Cardinal Parolin celebrated Mass for around 1,500 Maronite Catholics at the Shrine of Our Lady of Lebanon, a major pilgrimage site in the hills of Harissa, north of Beirut, on the evening of Sept. 3. “Lebanon has suffered too much and the past year has been the scene of several tragedies affecting the Lebanese people: the acute economic, social and political crisis which continues to rock the country, the coronavirus pandemic which has worsened the situation and most recently, a month ago, the tragic explosion of the port of Beirut which ripped open the capital of Lebanon and caused terrible misery,” Parolin said in his homily. “But the Lebanese are not alone. We accompany them all spiritually, morally and materially.”
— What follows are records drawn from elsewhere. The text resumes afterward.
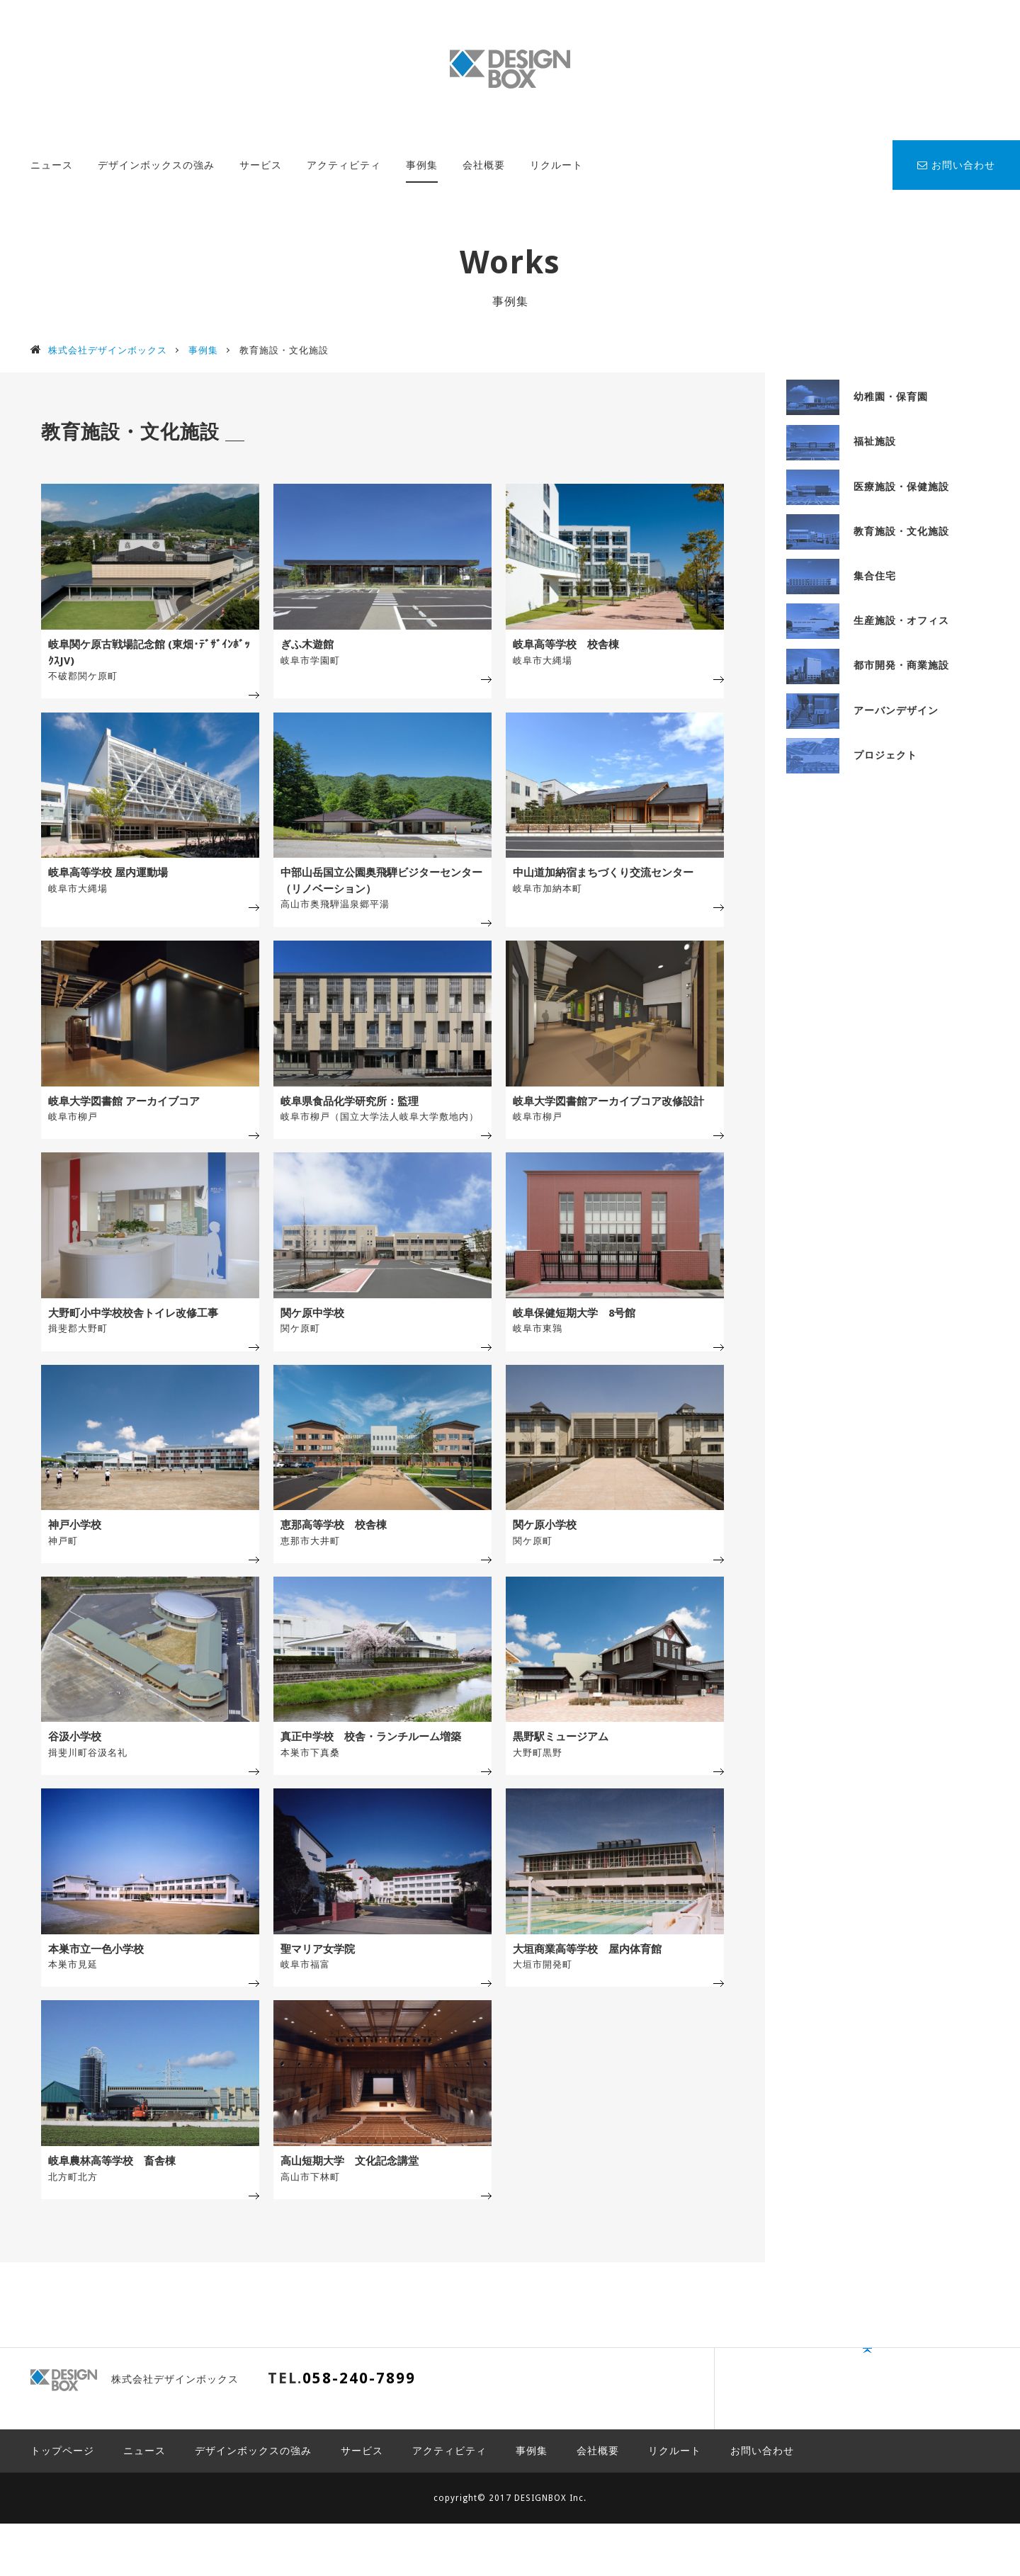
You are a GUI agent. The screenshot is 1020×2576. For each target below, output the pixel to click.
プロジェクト (851, 755)
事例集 (422, 165)
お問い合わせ (956, 165)
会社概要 (484, 165)
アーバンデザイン (862, 710)
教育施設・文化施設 (867, 531)
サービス (260, 165)
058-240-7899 (359, 2451)
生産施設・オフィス (867, 620)
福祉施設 (841, 441)
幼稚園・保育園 (857, 396)
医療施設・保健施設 (867, 486)
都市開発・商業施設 (867, 665)
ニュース (51, 165)
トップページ (62, 2503)
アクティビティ (344, 165)
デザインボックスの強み (156, 165)
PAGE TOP (946, 2458)
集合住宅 (841, 575)
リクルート (556, 165)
Parolin also met with Lebanon’s President Michel Aoun, a Catholic, on the morning of Sept. 4. Cardinal Parolin brought the president greetings from Pope Francis and said that the pope was praying for Lebanon, according to Archbishop Paul Sayah, who is responsible for external relations for the Maronite Catholic Patriarchate of Antioch. Parolin told President Aoun that Pope Francis “wants you to know that you are not alone in these difficult times that you are experiencing,” Sayah told CNA. The Secretary of State will conclude his visit with a meeting with Maronite bishops, including Cardinal Bechara Boutros Rai, the Maronite Catholic patriarch of Antioch, during lunch Sept. 4.